Figure EV5. TBK1 is essential for DNA‐stimulated phosphorylation of p62

1. A

   Control and TBK1 KO THP1 cells were stimulated with 2′3′ cGAMP (4 μg/ml) for the indicated time intervals, and lysates were immunoblotted with antibodies specific for phospho‐p62 (p‐p62), phospho‐TBK1 (pTBK1), LC3, and β‐actin.

2. B, C

   WT and Tbk1 ^−/− MEF cells were stimulated with dsDNA (4 μg/ml) or 2′3′ cGAMP (4 μg/ml) for the indicated time intervals, and lysates were immunoblotted with antibodies against p62, p‐p62, LC3, and β‐actin.

3. D

   WT and Tbk1 ^−/− MEF cells were stimulated with dsDNA (4 μg/ml) for 6 h. The cells were fixed and stained with DAPI and antibodies against STING and K63‐ubiquitin. Scale bar: 5 μm.

4. E

   THP1 cells were left untreated or stimulated with DNA for 3 or 9 h (4 μg/ml). The cells were fixed and stained with antibodies specific for p62, STING, and phospho‐IRF3. Scale bar: 5 μm.

5. F

   WT and Irf3 ^s1/s1 MEFs were stimulated with dsDNA (4 μg/ml) or 2′3′ cGAMP (4 μg/ml). Supernatants were harvested 18 h later, and levels of CXCL10 were measured by ELISA. Data are presented as means of three replicates ± s.d. ***P < 0.001.

Figure 6. P62 exerts negative control of innate responses to infection with bacteria and DNA viruses

1. A, B

   WT and p62 ^−/− MEFs were infected with Listeria monocytogenes (MOI 25) or MCMV (MOI 10). Supernatants were harvested 18 h post‐treatment, and lysates were isolated at the indicated time points. Supernatants were analyzed for levels of CXCL10, and lysates were immunoblotted for the indicated antigens.

2. C, D

   Control and p62 KO THP1 cells were infected with HSV‐1 (MOI 10) for the indicated time intervals. Supernatants were analyzed for levels of CXCL10, and lysates were immunoblotted for p62, STING, phospho‐TBK1, and β‐actin.

3. E

   Lysates from human monocyte‐derived macrophages transfected with dsDNA (4 μg/ml) were immunoprecipitated with anti‐STING, and immunoblotted with antibodies directed against STING, p62, and LC3.

4. F–H

   p62 was knocked down by siRNA in human monocyte‐derived macrophages from four donors. (F) Immunoblotting for p62 and β‐actin in lysates from the four donors. (G, H) The siRNA‐treated cells were treated with dsDNA (4 μg/ml) or infected with HSV‐1 (MOI 10). Supernatants were harvested 12 h post‐treatment, and lysates were isolated at the indicated time points. Supernatants were analyzed for levels of type I IFN, and lysates were immunoblotted for p62, STING, and β‐actin.
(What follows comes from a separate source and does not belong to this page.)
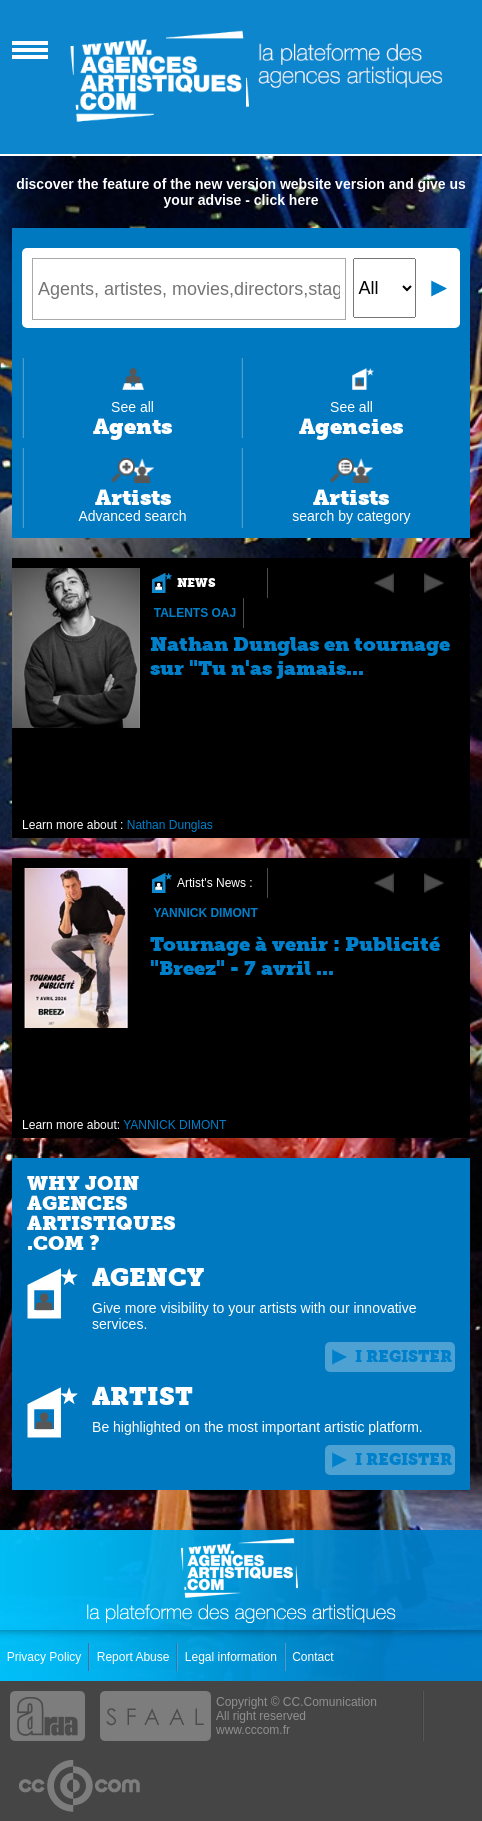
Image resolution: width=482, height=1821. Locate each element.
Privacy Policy (46, 1657)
Data information: The data in panels (A, C, G) are presented as means of 3–5 replicates ± s.d. *0.01 < P < 0.05; **0.001 < P < 0.005; ***P < 0.001.

Figure EV6. P62 exerts negative control of the STING pathway in response to DNA pathogens

1. A–D

   WT and p62 ^−/− MEFs were infected with MCMV (MOI 10). Total RNA was harvested 6 h post‐treatment analyzed for expression of Cxcl10, Ifit1, Viperin, and Isg15 mRNA.

2. E–G

   MDMs from donor 2–4 treated with control and p62‐specific siRNA were stimulated with dsDNA (4 μg/ml) or infected with HSV1 (MOI 3). Supernatants were harvested 18 h post‐treatment, and levels of type I IFN bioactivity were measured.

Data information: Data are presented as means of three replicates ± s.d. *0.01 < P < 0.05; **0.001 < P < 0.005.